Targeted public health and risk communication

Targeted public health and risk communication is fundamental for the successful implementation of the aforementioned COVID-19 control measures. Because of resource constraints, health education and risk communication activities in reception centers may not occur as frequently as they did at the beginning of the pandemic. Based on our interviews, the residents, understandably, felt trapped by the pandemic and had come to see it as an obstacle to their migration status. We therefore consider it of utmost importance that public health communications are specifically designed and regularly delivered to people in these settings, emphasizing the future benefits associated with individual compliance with the control measures. Messages should be transparent, inclusive, and adapted to the needs of the population in the center, accounting for language and cultural differences, ideally involving community members in their development and distribution (ECDC, 2020; UNHCR, 2020). Moreover, various channels of information, including verified news outlets from the residents’ countries of origin, targeting diverse groups of reception center residents should be employed (ECDC, 2020; UNHCR, 2020).
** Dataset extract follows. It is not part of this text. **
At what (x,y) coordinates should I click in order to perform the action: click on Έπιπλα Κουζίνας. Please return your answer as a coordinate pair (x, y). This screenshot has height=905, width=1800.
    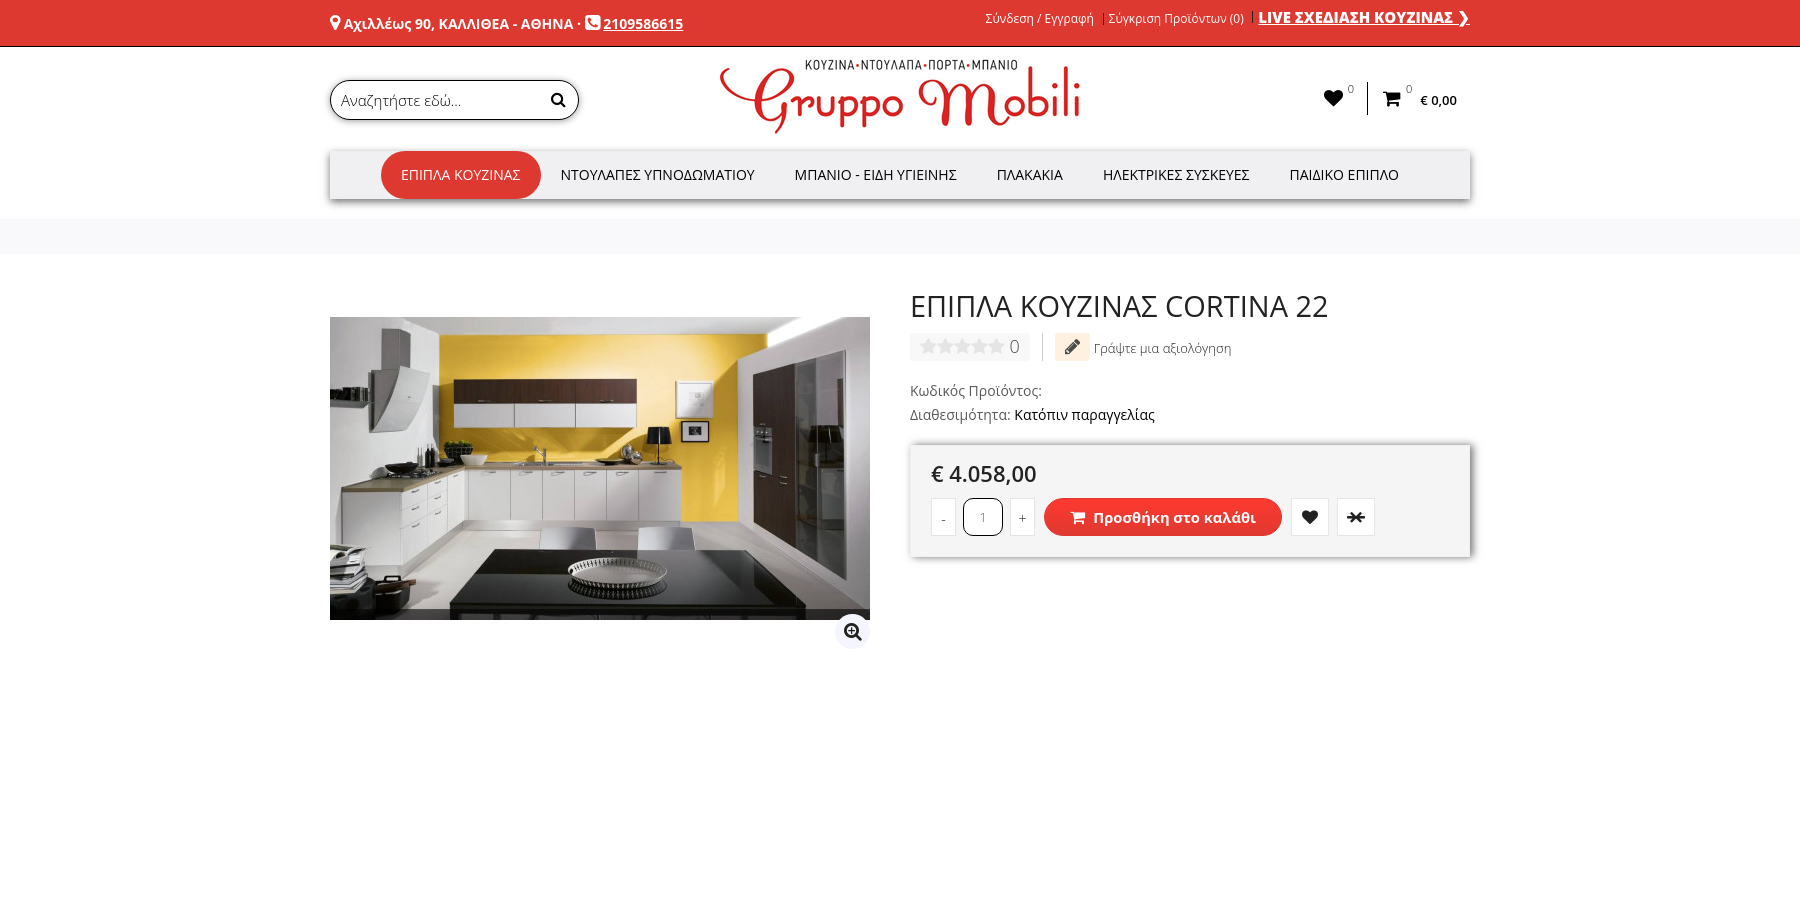
    Looking at the image, I should click on (461, 174).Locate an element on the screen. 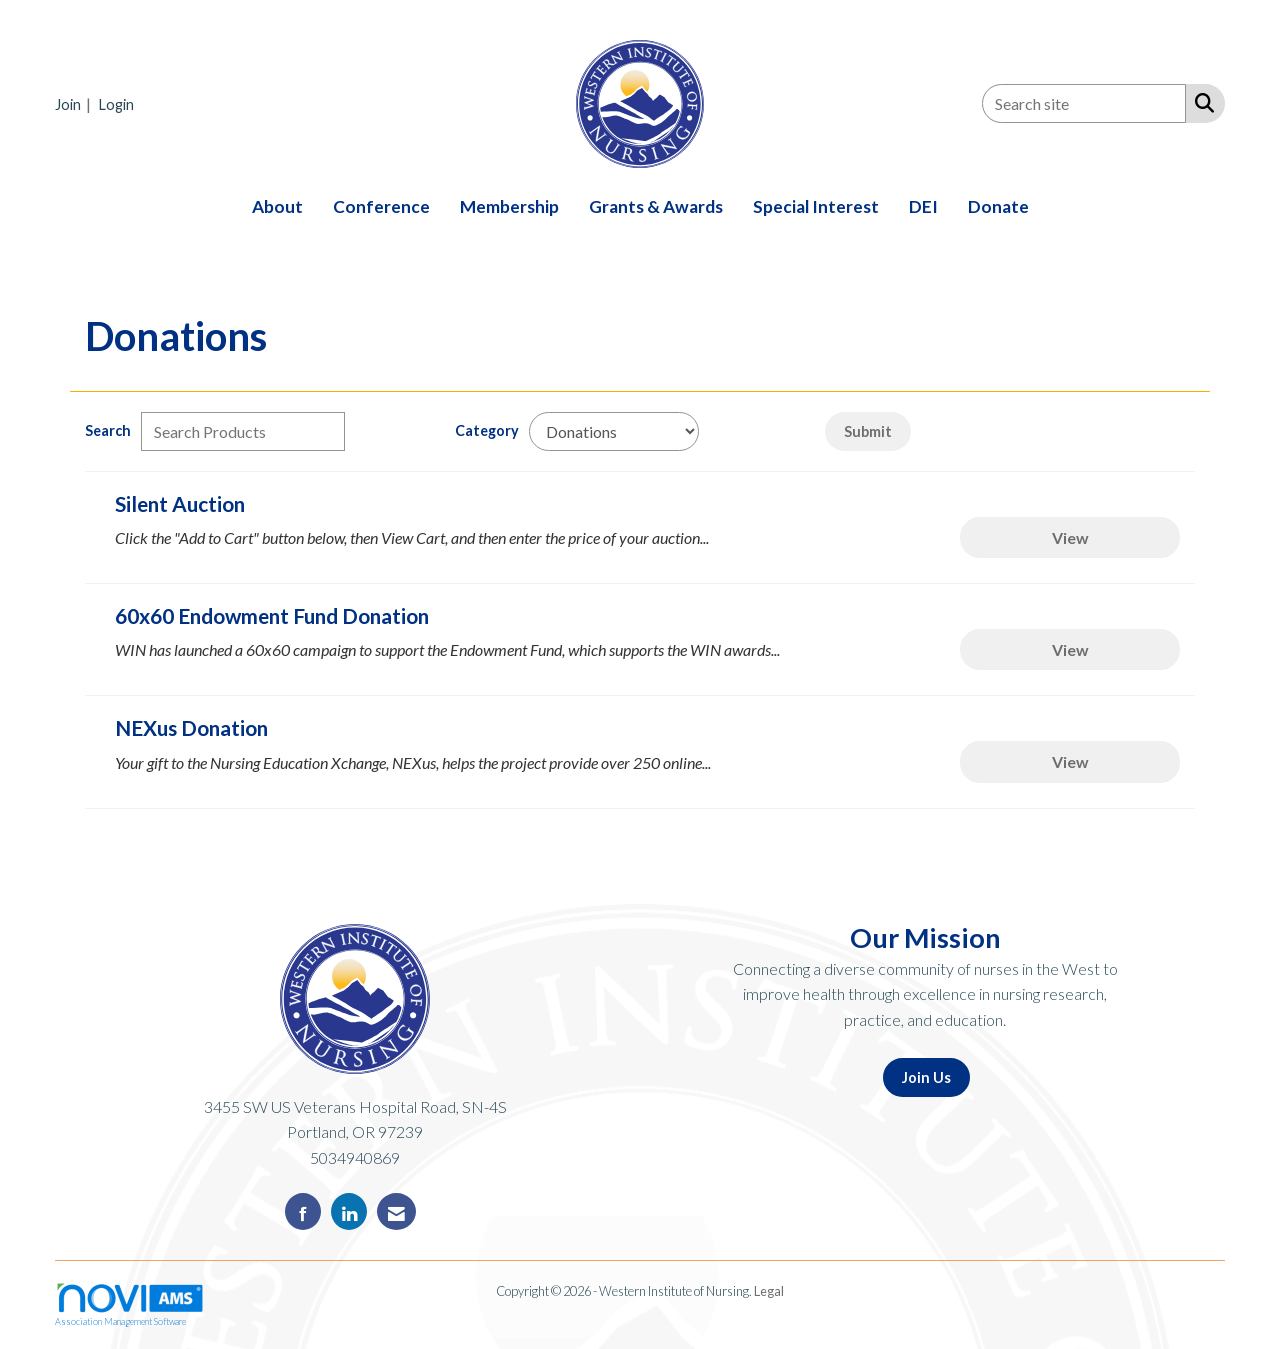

Raising awareness about the disease, symptoms, risks, and prevention measures could enhance health care seeking behavior, facilitate active surveillance, address misinformation, and improve compliance to basic public health measures in the future, including vaccine uptake.

Discussion

As pandemic fatigue spreads throughout Europe, it is more important than ever to leave no one behind and support COVID-19 prevention and control activities in reception centers for refugees, asylum seekers, and migrants. We encourage similar risk evaluations to be conducted because it enabled the authors of this manuscript to inform and tailor recommendations to most effectively utilize the limited resources available at the time for the mitigation of COVID-19 in such settings. Because this intervention was performed during September 2020, long before there was a rollout of vaccination campaigns, the recommendations presented here rely on the tools available at the time. In line with international efforts to provide equitable access to life-saving vaccines for all, the prioritization of vulnerable groups in refugee and reception centers should remain a priority to alleviate the burden experienced by both the residents and the staff of these centers. Vaccination activities should be accompanied by specifically tailored messages to address concerns regarding safety, effectiveness, and any other doubts. Until such access to vaccines can be achieved, the strategies described within this perspective may provide guidance on effective risk mitigation strategies.

Author contributions

Andreas Hoefer, Despina Pampaka, Daniel Castrillejo, and Jorge del Diego-Salas participated in the field deployment to perform the risk evaluation in the reception center. All of them participated in the drafts and final versions of this manuscript. José Luenga-Cabrera and Martha Paisi performed the data analysis and extensive revision of the manuscript for publication. Silvia Herrera-León and Noemí López-Perea supported the field deployment, the writing and revision of the manuscript, and the institutional approval process.

Transparency Statement

The corresponding author on behalf of the other authors guarantees the accuracy, transparency, and honesty of the data and information contained in the study, that no relevant information has been omitted, and that all discrepancies between authors have been adequately resolved and described.

Funding statement

The authors declared no relevant funding.

Declaration of Competing Interest

The authors declared no conflicts of interest.